- Researchers from the Texas A&M University campus in Qatar and the California Institute of Technology say they've found a new method for creating synthetic rubber that could be used to make biodegradable tires.
- The researchers found a way to string together molecules of cyclopentene — a byproduct of oil refining — and make polypentenamers, which are similar to natural rubber. Current synthetic rubber methods use a different material that has recently become more expensive.
- Using a special process with 40-50 degree Celsius heat the synthetic rubber can be broken down with full recovery of all materials. The researchers are now conducting further tests to see how it reacts with the metal and filling needed to make standard tires.

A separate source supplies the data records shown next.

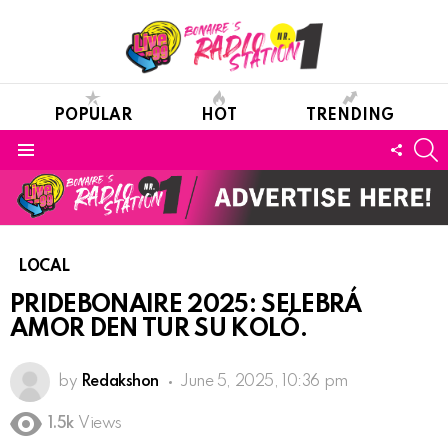
POPULAR
HOT
TRENDING
S
FOLL
Menu
US
LOCAL
PRIDEBONAIRE 2025: SELEBRÁ
AMOR DEN TUR SU KOLÓ.
by
Redakshon
June 5, 2025, 10:36 pm
1.5k
Views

Millions of tons of scrap tires are generated in the U.S. every year. While some are used for refuse-derived fuel, many end up in landfills and cause a host of problems. If not managed properly they can leach chemicals, become fire hazards or even create breeding grounds for mosquitos. If the tires are illegally dumped these problems can be even more pronounced.
Governments have been looking for better ways to manage this material and tried a range of approaches. Arkansas recently initiated an audit to make its tire management district system more efficient and Houston has begun enforcing stricter registration requirements for local tire recyclers. California is also giving out more than $1 million in grants for engineering projects such as landfill bedding and wetland restoration.
If this new synthetic rubber proves successful it could make disposal operations easier for a large portion of the waste industry. The research team recently presented at the American Chemical Society's annual meeting and is now working to see if the process can be viable on a larger scale. They've joined up with an industry partner who hopes to sell the new tires if all goes according to plan.